Stored dataset items:
=== Begin Enclosure ===

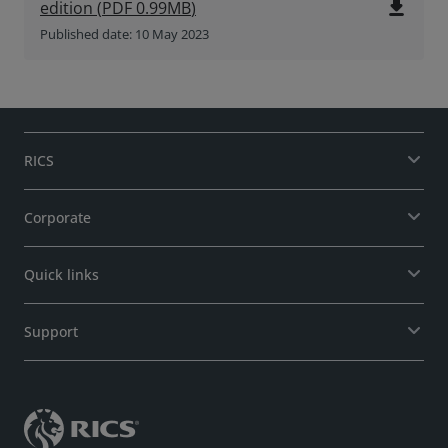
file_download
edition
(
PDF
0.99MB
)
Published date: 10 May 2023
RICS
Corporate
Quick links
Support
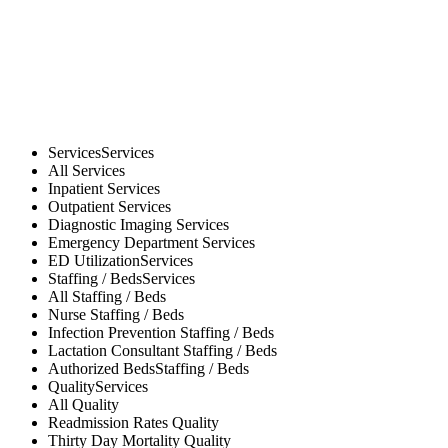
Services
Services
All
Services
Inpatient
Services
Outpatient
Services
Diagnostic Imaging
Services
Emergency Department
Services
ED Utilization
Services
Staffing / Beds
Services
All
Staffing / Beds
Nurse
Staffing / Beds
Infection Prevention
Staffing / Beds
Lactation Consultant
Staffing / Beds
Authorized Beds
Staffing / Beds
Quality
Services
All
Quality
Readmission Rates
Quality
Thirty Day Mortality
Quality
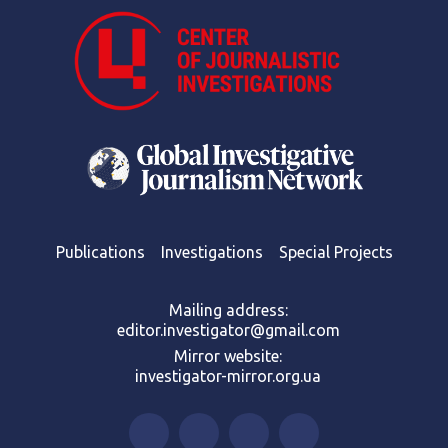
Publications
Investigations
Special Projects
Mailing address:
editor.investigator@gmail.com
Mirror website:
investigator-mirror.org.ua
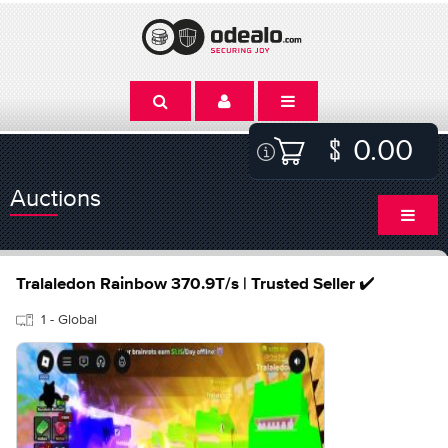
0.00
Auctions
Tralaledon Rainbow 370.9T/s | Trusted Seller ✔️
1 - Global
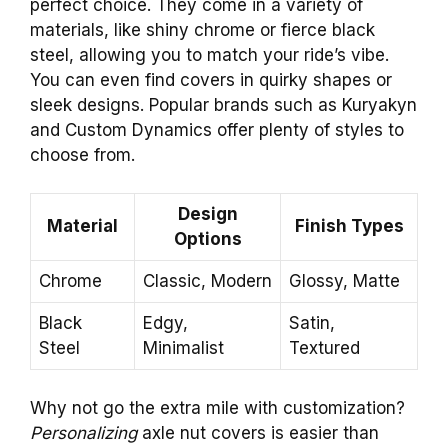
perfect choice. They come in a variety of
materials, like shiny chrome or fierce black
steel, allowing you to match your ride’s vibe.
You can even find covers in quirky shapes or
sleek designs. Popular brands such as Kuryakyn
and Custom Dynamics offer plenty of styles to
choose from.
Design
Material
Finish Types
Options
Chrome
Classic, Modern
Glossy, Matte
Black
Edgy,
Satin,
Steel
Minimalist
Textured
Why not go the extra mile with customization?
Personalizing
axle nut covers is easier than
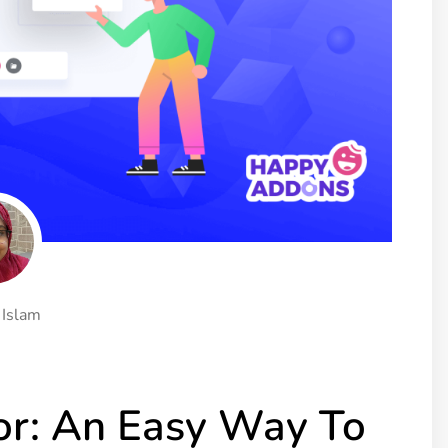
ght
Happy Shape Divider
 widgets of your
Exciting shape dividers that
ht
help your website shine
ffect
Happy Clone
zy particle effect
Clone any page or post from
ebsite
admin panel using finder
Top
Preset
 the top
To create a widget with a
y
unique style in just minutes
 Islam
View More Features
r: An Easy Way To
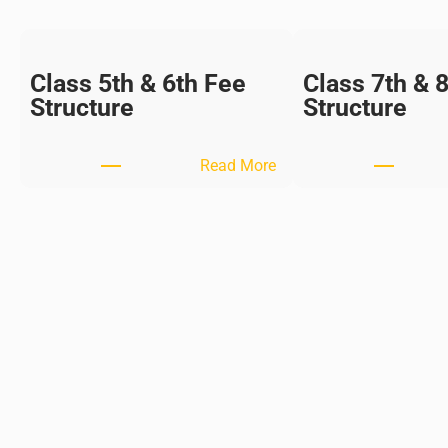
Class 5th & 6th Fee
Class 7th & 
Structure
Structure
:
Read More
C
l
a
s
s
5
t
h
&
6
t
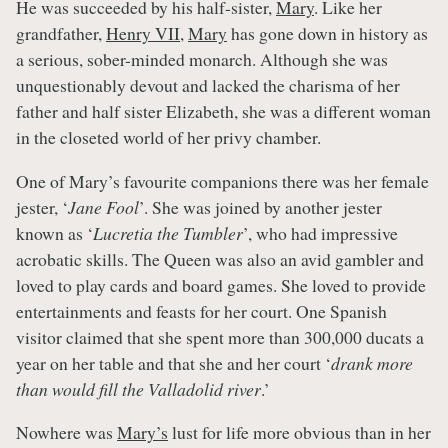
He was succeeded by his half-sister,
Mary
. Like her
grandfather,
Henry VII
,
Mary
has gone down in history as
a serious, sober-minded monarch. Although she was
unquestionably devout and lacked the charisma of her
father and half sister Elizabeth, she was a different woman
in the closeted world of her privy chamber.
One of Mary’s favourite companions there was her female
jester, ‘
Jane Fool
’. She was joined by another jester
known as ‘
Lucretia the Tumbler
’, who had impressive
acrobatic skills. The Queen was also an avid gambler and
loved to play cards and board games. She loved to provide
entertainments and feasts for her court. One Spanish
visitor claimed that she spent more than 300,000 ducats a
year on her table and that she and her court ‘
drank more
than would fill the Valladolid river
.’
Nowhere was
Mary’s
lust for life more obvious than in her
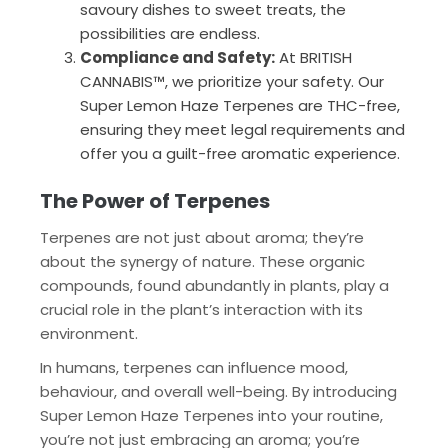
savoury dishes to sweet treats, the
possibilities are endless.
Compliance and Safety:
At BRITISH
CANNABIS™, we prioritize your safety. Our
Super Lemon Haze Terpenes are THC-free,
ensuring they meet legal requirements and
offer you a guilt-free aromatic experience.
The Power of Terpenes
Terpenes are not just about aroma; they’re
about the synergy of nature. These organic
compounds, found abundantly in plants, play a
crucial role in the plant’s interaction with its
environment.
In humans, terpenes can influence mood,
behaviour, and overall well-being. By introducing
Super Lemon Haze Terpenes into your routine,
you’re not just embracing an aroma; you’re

=== End Enclosure ===

### YOUR ASSIGNMENT
Each line of the data above containing the string "jester" is to be copied.

### TASK OUTPUT
jester, ‘
’. She was joined by another jester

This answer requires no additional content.